- Balakrishnan, Purnima;
- Ferenc Segedin, Dan;
- Chow, Lin;
- Quarterman, P;
- Muramoto, Shin;
- Surendran, Mythili;
- Patel, Ranjan;
- LaBollita, Harrison;
- Pan, Grace;
- Song, Qi;
- Zhang, Yang;
- El Baggari, Ismail;
- Jagadish, Koushik;
- Shao, Yu-Tsun;
- Goodge, Berit;
- Kourkoutis, Lena;
- Middey, Srimanta;
- Botana, Antia;
- Ravichandran, Jayakanth;
- Ariando, A;
- Mundy, Julia;
- Grutter, Alexander
A key open question in the study of layered superconducting nickelate films is the role that hydrogen incorporation into the lattice plays in the appearance of the superconducting state. Due to the challenges of stabilizing highly crystalline square planar nickelate films, films are prepared by the deposition of a more stable parent compound which is then transformed into the target phase via a topotactic reaction with a strongly reducing agent such as CaH2. Recent studies, both experimental and theoretical, have introduced the possibility that the incorporation of hydrogen from the reducing agent into the nickelate lattice may be critical for the superconductivity.

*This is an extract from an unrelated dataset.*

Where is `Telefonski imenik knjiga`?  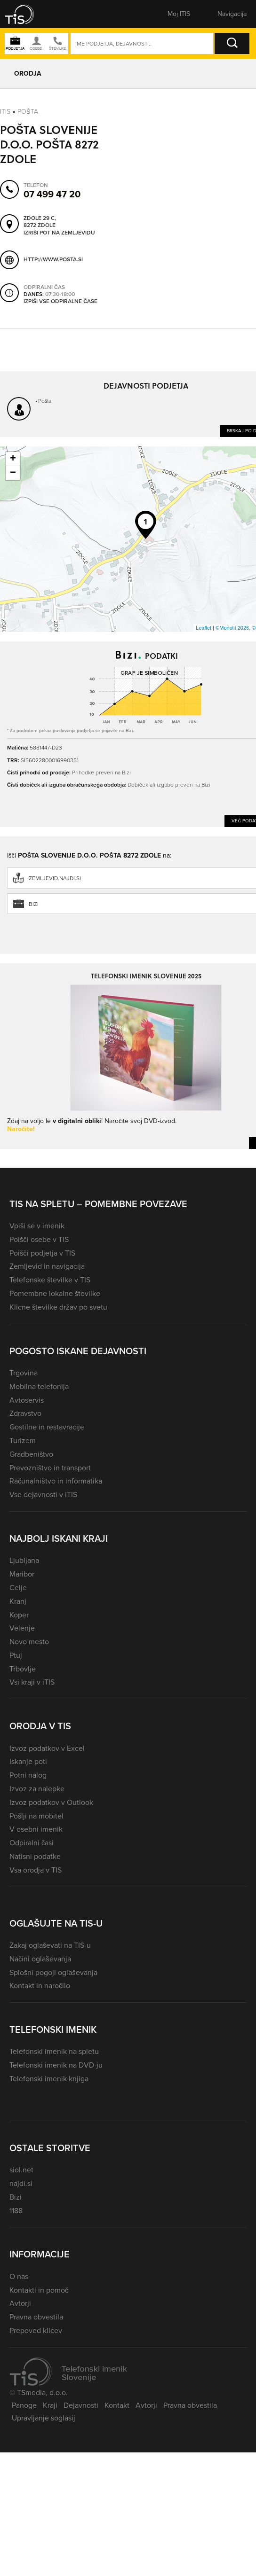 Telefonski imenik knjiga is located at coordinates (48, 2078).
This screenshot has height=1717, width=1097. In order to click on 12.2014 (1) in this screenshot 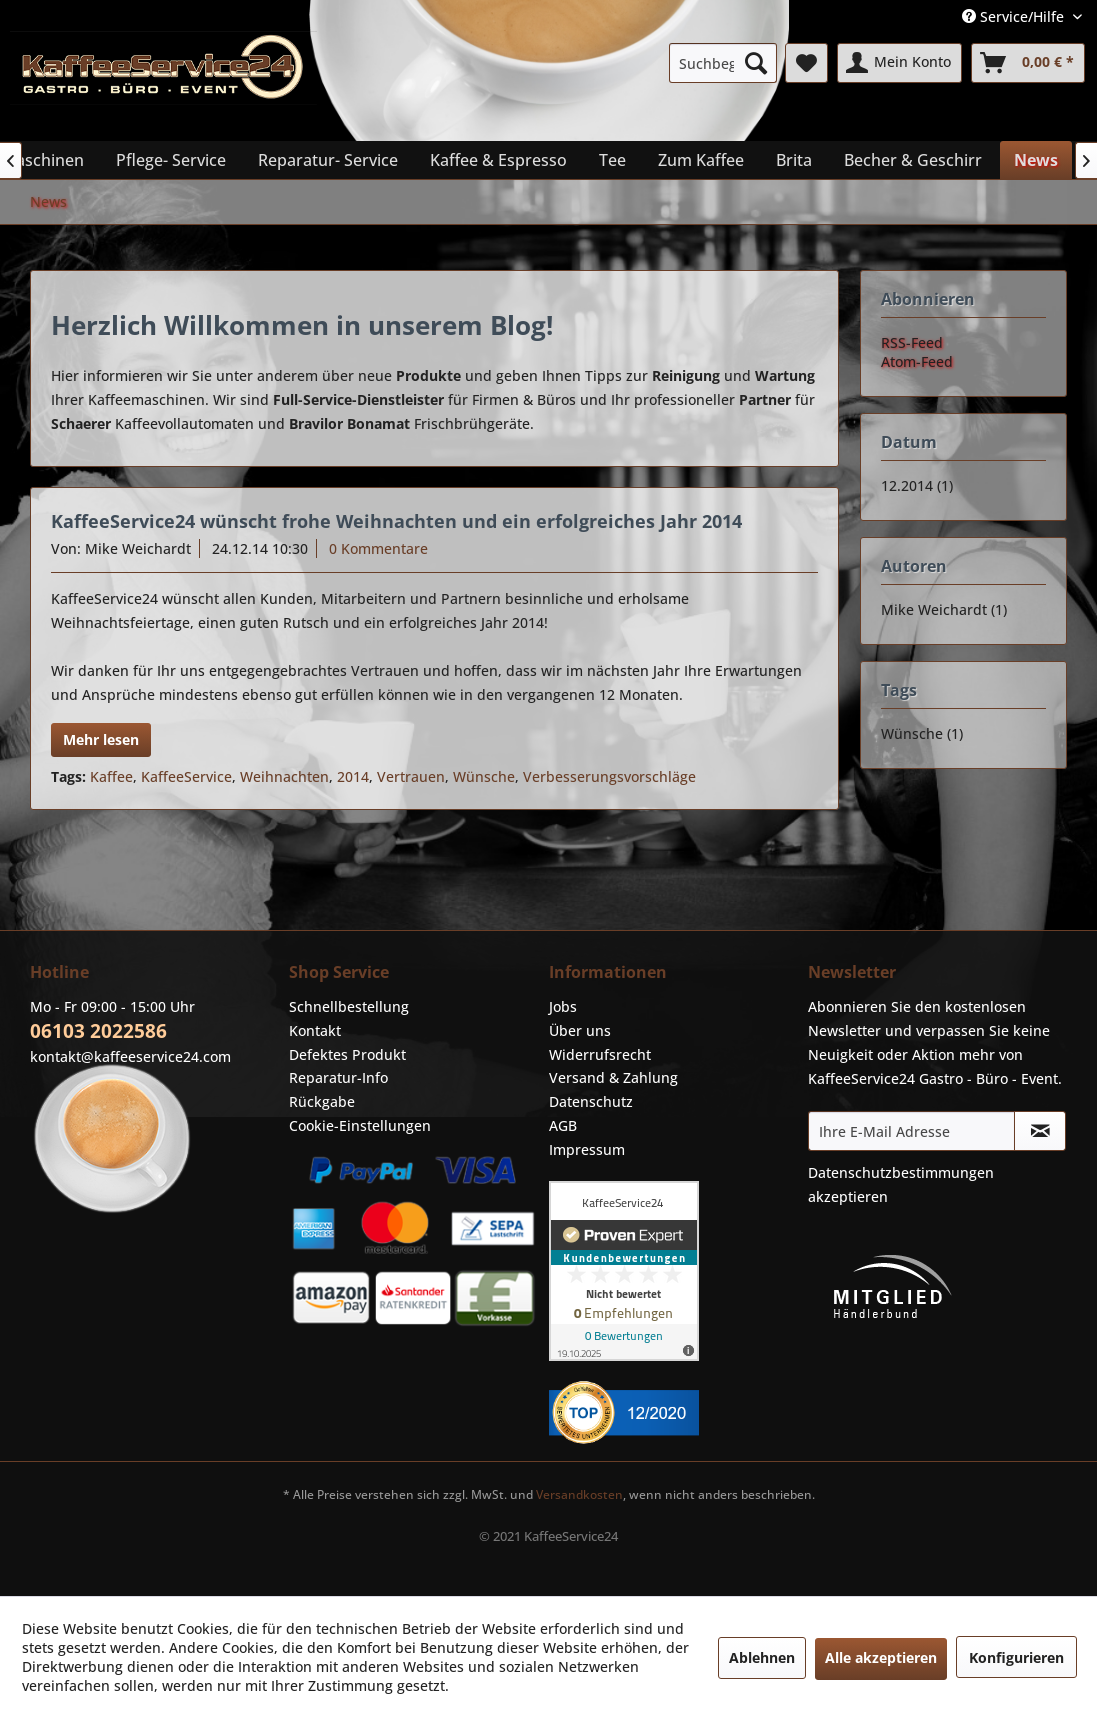 , I will do `click(917, 485)`.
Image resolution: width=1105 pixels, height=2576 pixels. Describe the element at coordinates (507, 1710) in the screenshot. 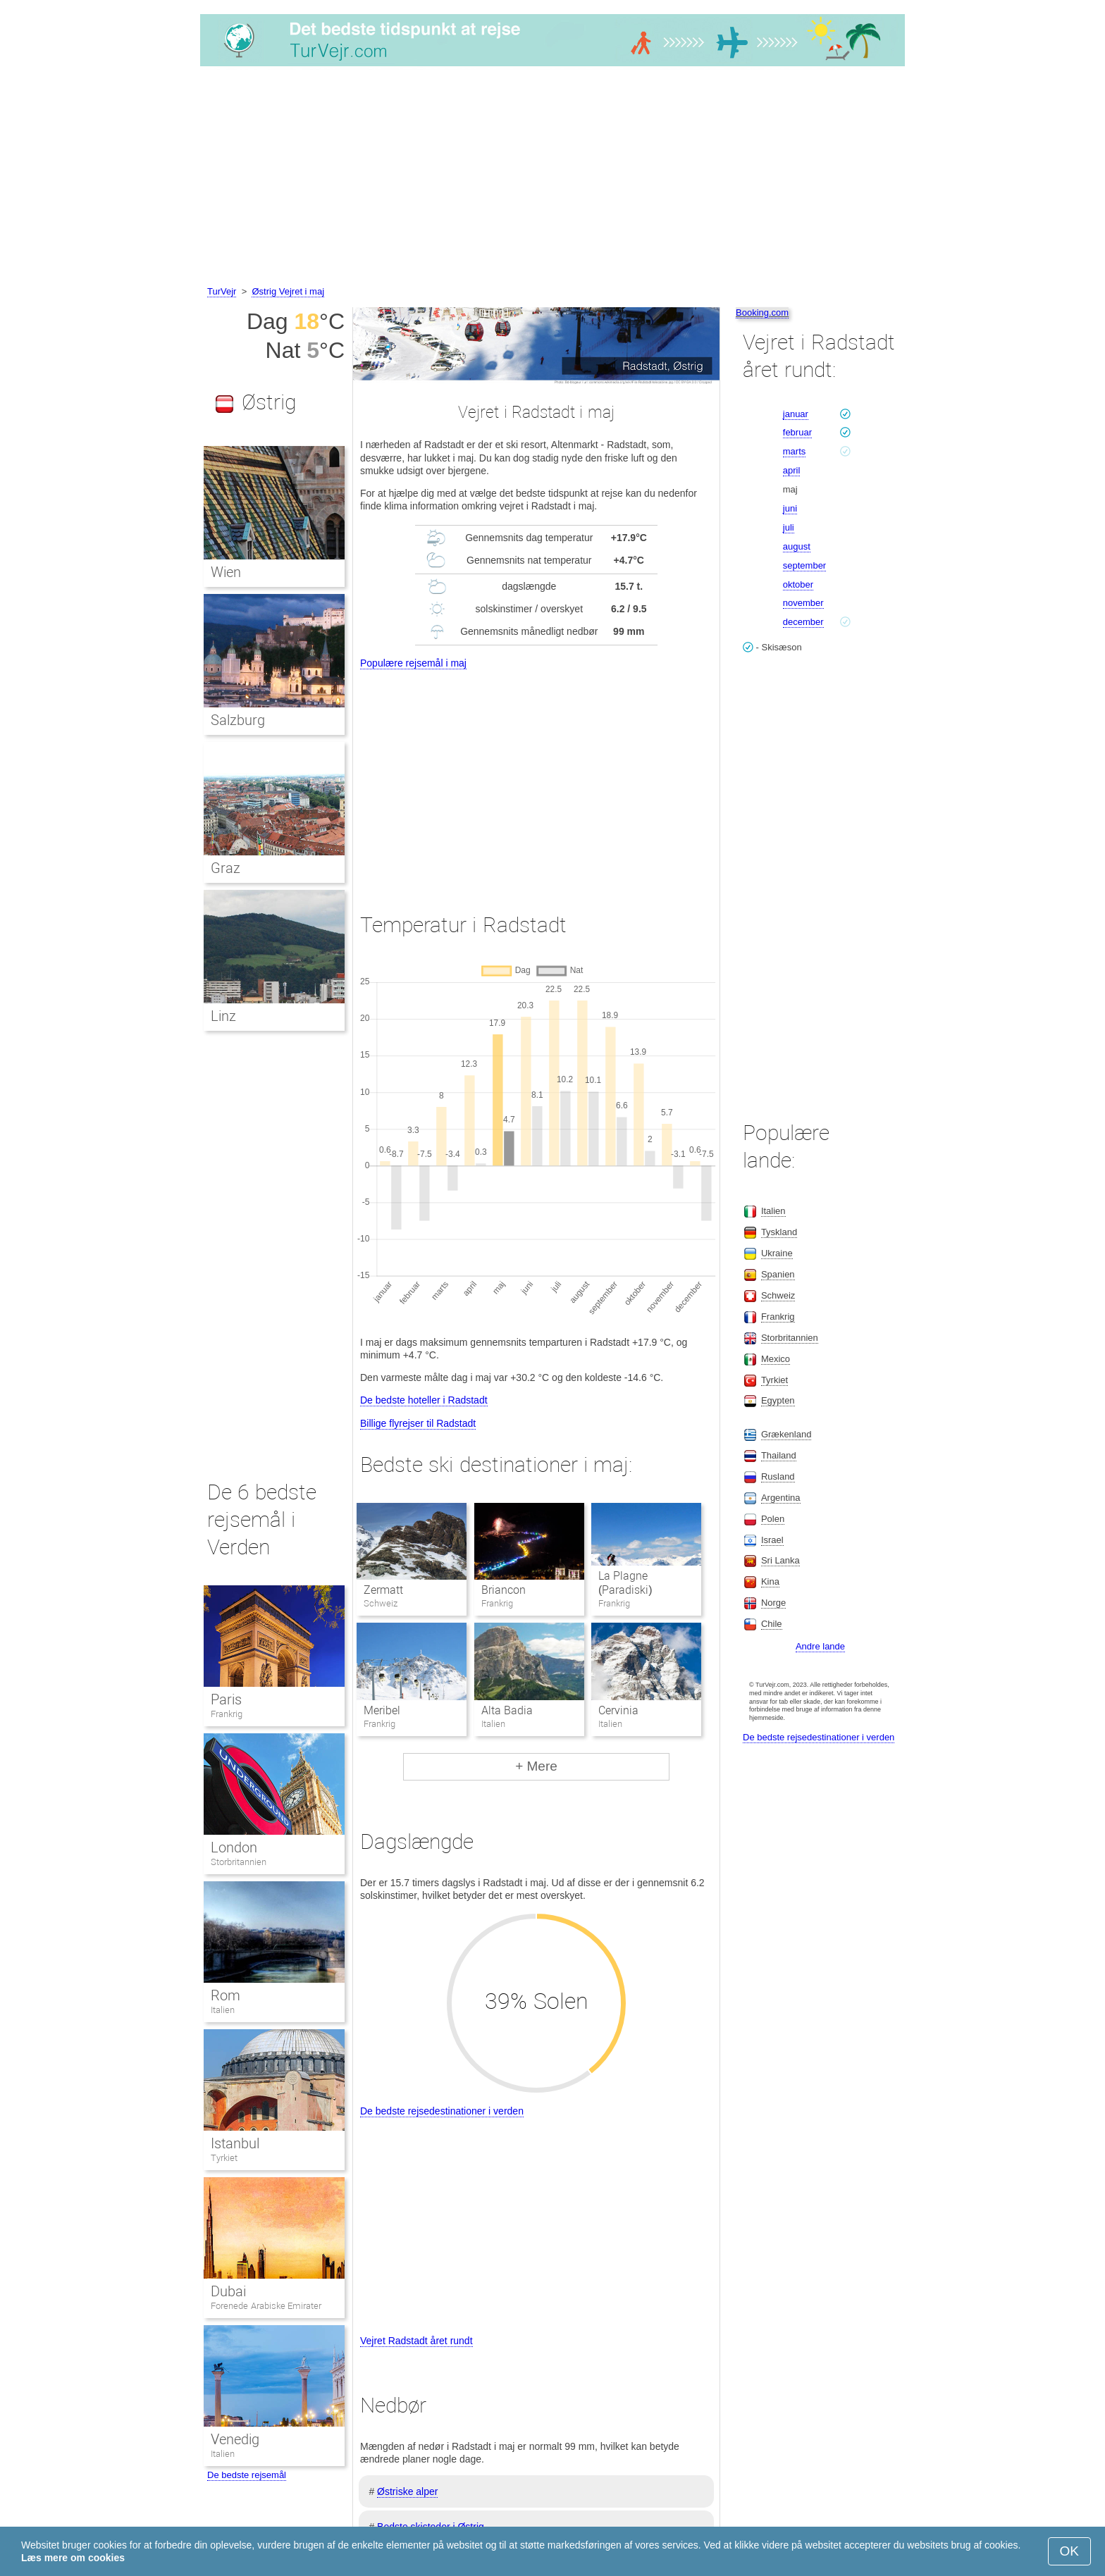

In this work, we use secondary ion mass spectrometry to examine superconducting La1-xXxNiO2 / SrTiO3 (X = Ca and Sr) and Nd6Ni5O12 / NdGaO3 films, along with non-superconducting NdNiO2 / SrTiO3 and (Nd,Sr)NiO2 / SrTiO3. We find no evidence for extensive hydrogen incorporation across a broad range of samples, including both superconducting and non-superconducting films. Theoretical calculations indicate that hydrogen incorporation is broadly energetically unfavorable in these systems, supporting our conclusion that extensive hydrogen incorporation is not generally required to achieve a superconducting state in layered square-planar nickelates.